Talking about personal loan, applying for a loan is not that difficult. You can either apply for a personal loan online or visit the financial institution, to complete your loan application process. Applying for the loan online is much convenient as you can save a lot of time. It takes at least 72hrs for a personal loan application to get approved by the lender. It is not always that your financial institution will approve your personal loan application, at times your application can also get rejected.
There are many reasons why the lender might not consider you eligible for a personal loan. Here are some factors to check in order to fit the personal loan eligibility criteria:
A credit score is instrumental when it comes to borrowing a personal loan. You can maintain a good credit score by repaying the loan amount on time. Many financial institutions check the credit score before approving your personal loan application. If your credit score is high, your personal loan application will be processed fast as compared to the other applicants. Also, the financial institution can lend you a higher loan amount. Whereas, having a bad credit score can get your home loan application rejected or the application can have a slow processing if you apply for a personal loan from the banks. In case if you have applied for a personal loan from Non-Banking Financial Companies (NBFCs), then NBFCs are flexible regarding credit score. Thus, credit score plays a very important role while determining your personal loan eligibility.

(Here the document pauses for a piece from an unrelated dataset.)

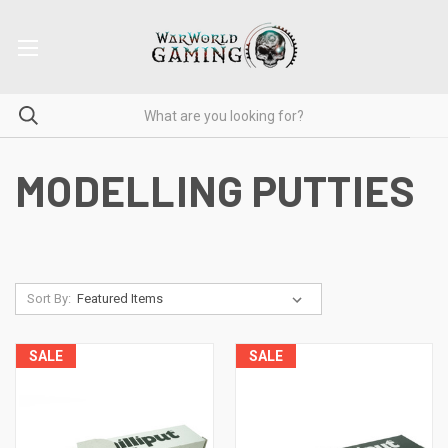
MODELLING PUTTIES
Sort By:
SALE
SALE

When it comes to decisions related to money, income is what is considered first. In case if your personal loan application gets rejected, income can be one of the reasons for this. The financial institution will always ask for a salary slip, to check your personal loan eligibility. Depending on your income the lender decides whether you fit in one of the eligibility criteria or not. In case if you don’t have sufficient income to fit the criteria, then you can also apply for a joint personal loan.

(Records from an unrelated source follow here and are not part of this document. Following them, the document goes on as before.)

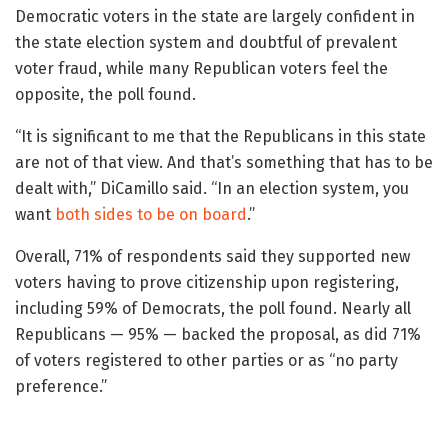
Democratic voters in the state are largely confident in
the state election system and doubtful of prevalent
voter fraud, while many Republican voters feel the
opposite, the poll found.
“It is significant to me that the Republicans in this state
are not of that view. And that’s something that has to be
dealt with,” DiCamillo said. “In an election system, you
want
both sides to be on board
.”
Overall, 71% of respondents said they supported new
voters having to prove citizenship upon registering,
including 59% of Democrats, the poll found. Nearly all
Republicans — 95% — backed the proposal, as did 71%
of voters registered to other parties or as “no party
preference.”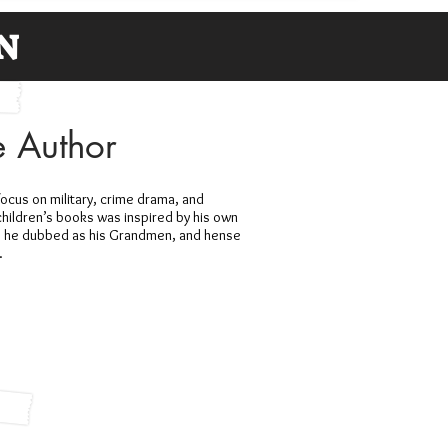
N
e Author
focus on military, crime drama, and
children’s books was inspired by his own
o he dubbed as his Grandmen, and hense
.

Your personal loan eligibility also depends upon the loan documents that you submit to your lender. In case if the documents that you have submitted are incomplete, then there are chances that your personal loan application can get rejected. It is important to check all the documents before submitting it to the financial institution as documents play a crucial role.
Thus, it is very important to check the above things before applying for a personal loan, as you don’t want your personal loan application to get rejected when you are stuck in a financial emergency.